Dejamos el ataúd en el corredor de la pieza del mesón, al rato regresó contenta doña Margarita pues logró ver a Esteban, que aún estaba medio dormido por la anestesia, pero estaba vivo y le entregamos los cuarenta colones que servirían para la convalecencia del enfermo.

Varios días después, don Esteban regresó a su casa, bastante recuperado, no había tenido ninguna complicación y estaba listo para vivir muchos años más. Entonces le contamos la historia del día de su operación. A pesar de que le dolía un poco la herida no pudo contener la risa, todos reímos.

Luego don Esteban con el entusiasmo que siempre lo caracterizó se dirigió a mí y dijo

— Usted joven, que le gusta escribir y que el otro año va a ir a la universidad, ojalá que algún día escriba esta historia

Luego dirigiéndose a todos nos dio las gracias, los cuarenta colones servirían para una medicina que no había en el hospital y para mantener la dieta blanda por ocho días más. Sobre el ataúd nos dijo.

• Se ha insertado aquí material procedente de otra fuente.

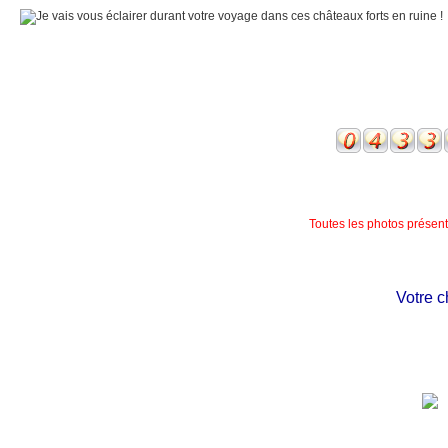
Toutes les photos présente
Votre châ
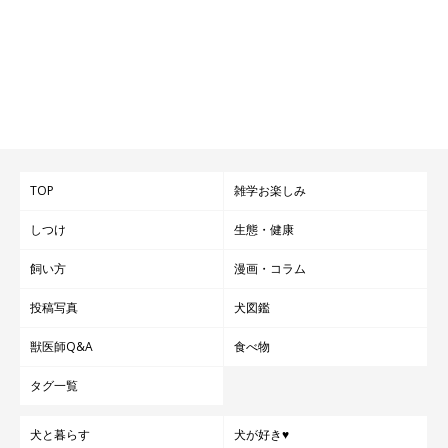
TOP
雑学お楽しみ
しつけ
生態・健康
飼い方
漫画・コラム
投稿写真
犬図鑑
獣医師Q&A
食べ物
タグ一覧
犬と暮らす
犬が好き♥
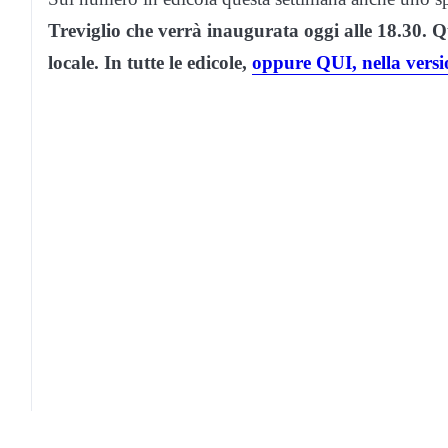
Treviglio che verrà inaugurata oggi alle 18.30.
Q
locale. In tutte le edicole,
oppure QUI, nella versi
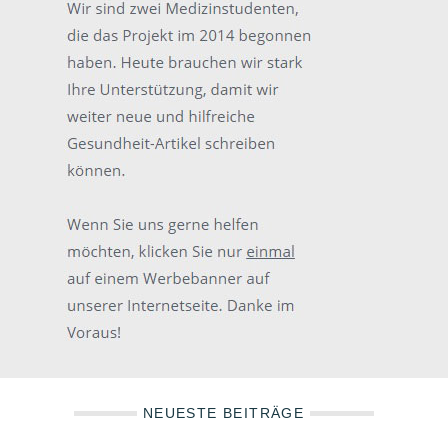
NEUESTE BEITRÄGE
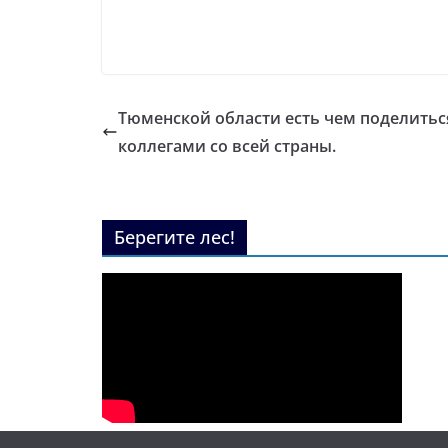
Тюменской области есть чем поделитьс
коллегами со всей страны.
Берегите лес!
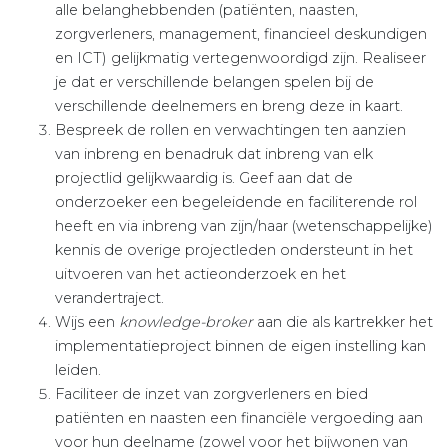
alle belang­hebbenden (patiënten, naasten,
zorgverleners, management, financieel deskundigen
en ICT) gelijkmatig vertegenwoordigd zijn. Realiseer
je dat er verschillende belangen spelen bij de
verschillende deelnemers en breng deze in kaart.
Bespreek de rollen en verwachtingen ten aanzien
van inbreng en benadruk dat inbreng van elk
projectlid gelijkwaardig is. Geef aan dat de
onderzoeker een begeleidende en faciliterende rol
heeft en via inbreng van zijn/haar (wetenschappelijke)
kennis de overige projectleden ondersteunt in het
uitvoeren van het actieonderzoek en het
verandertraject.
Wijs een
knowledge-broker
aan die als kartrekker het
implementatieproject binnen de eigen instelling kan
leiden.
Faciliteer de inzet van zorgverleners en bied
patiënten en naasten een financiële vergoeding aan
voor hun deelname (zowel voor het bijwonen van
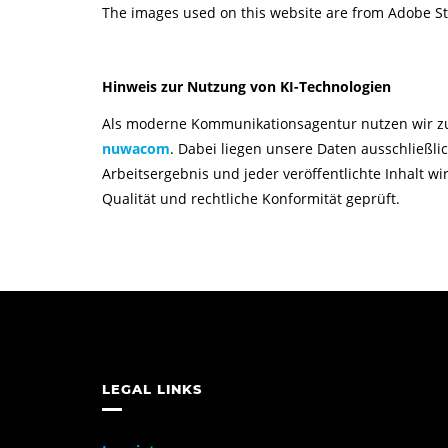
The images used on this website are from Adobe St
Hinweis zur Nutzung von KI-Technologien
Als moderne Kommunikationsagentur nutzen wir zur
nuwacom
. Dabei liegen unsere Daten ausschließl
Arbeitsergebnis und jeder veröffentlichte Inhalt w
Qualität und rechtliche Konformität geprüft.
LEGAL LINKS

— De todos modos, yo necesitaba un ropero para guardar la ropa, así que para eso servirá y tiene la ventaja que cabe debajo de mi cama. De todos modos, algún día me voy a morir y es una ventaja tener comprado el cajón para evitar que me entierren en un petate.

Once años después falleció don Esteban, de muerte natural, rodeado de sus hijos y de sus nietos. Dicen que tuvo una muerte tranquila.

— Se quedó como dormido

Decía su anciana esposa doña Margarita que le sobrevivió muchos años más. Yo no pude asistir a su entierro pues estaba exiliado en México. Pero ahora a veinte años de su muerte, cumplo con el deseo de don Esteban de relatar a ustedes la historia.